Goal of the exercise: The expected result is the full set of records, copied precisely, with images dropped.
▼
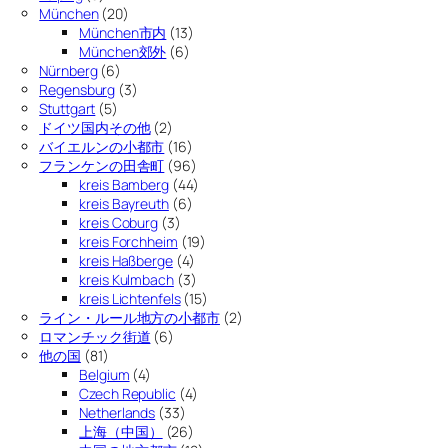
München
(20)
München市内
(13)
München郊外
(6)
Nürnberg
(6)
Regensburg
(3)
Stuttgart
(5)
ドイツ国内その他
(2)
バイエルンの小都市
(16)
フランケンの田舎町
(96)
kreis Bamberg
(44)
kreis Bayreuth
(6)
kreis Coburg
(3)
kreis Forchheim
(19)
kreis Haßberge
(4)
kreis Kulmbach
(3)
kreis Lichtenfels
(15)
ライン・ルール地方の小都市
(2)
ロマンチック街道
(6)
他の国
(81)
Belgium
(4)
Czech Republic
(4)
Netherlands
(33)
上海（中国）
(26)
▲
Answer to this exercise:
München
(20)
München市内
(13)
München郊外
(6)
Nürnberg
(6)
Regensburg
(3)
Stuttgart
(5)
ドイツ国内その他
(2)
バイエルンの小都市
(16)
フランケンの田舎町
(96)
kreis Bamberg
(44)
kreis Bayreuth
(6)
kreis Coburg
(3)
kreis Forchheim
(19)
kreis Haßberge
(4)
kreis Kulmbach
(3)
kreis Lichtenfels
(15)
ライン・ルール地方の小都市
(2)
ロマンチック街道
(6)
他の国
(81)
Belgium
(4)
Czech Republic
(4)
Netherlands
(33)
上海（中国）
(26)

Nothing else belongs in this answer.